▶ [Problem]: Write every entry out again exactly, please, and skip the pictures.

=== Begin Enclosure ===

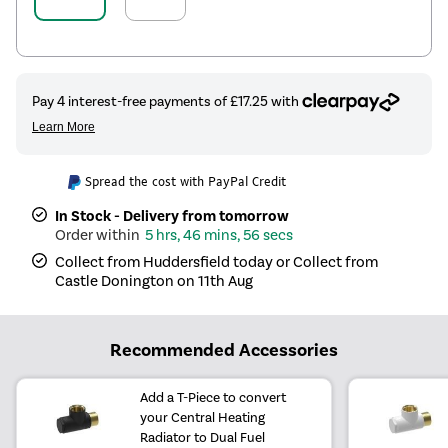
Spread the cost with PayPal Credit
In Stock - Delivery from tomorrow
5 hrs, 46 mins, 56 secs
Collect from Huddersfield today or Collect from
Castle Donington on 11th Aug
Recommended Accessories
Add a T-Piece to convert
your Central Heating
Radiator to Dual Fuel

=== End Enclosure ===

▶ [Written solution]:
Spread the cost with PayPal Credit
In Stock - Delivery from tomorrow
5 hrs, 46 mins, 56 secs
Collect from Huddersfield today or Collect from
Castle Donington on 11th Aug
Recommended Accessories
Add a T-Piece to convert
your Central Heating
Radiator to Dual Fuel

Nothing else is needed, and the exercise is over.